简体   繁体   中英

How can I get the resolution of an embeded image in a PDF using ITextSharp

I've built a method that tries to see if the resolution of all the embedded images in a given pdf is at least 300 PPI (print-worthy). What it does is cycle through each image on a page, and compare its width and height to the artbox width and height.
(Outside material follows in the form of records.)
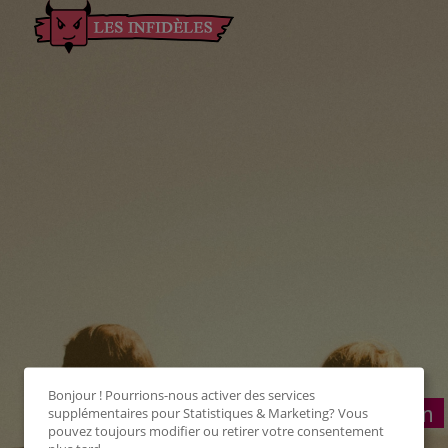
Bonjour ! Pourrions-nous activer des services
Connexion
supplémentaires pour
Statistiques & Marketing
? Vous
pouvez toujours modifier ou retirer votre consentement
It works successfully if there is only one image per page, but when there are multiple, the artbox size includes all of the images, throwing the numbers off.

I was hoping that somebody might have some idea of how to get the rectangle size the image is drawn in so I can compare correctly, or if there is an easier way to get the PPI of an image object (as it would be rendered in its rectangle, not in raw form).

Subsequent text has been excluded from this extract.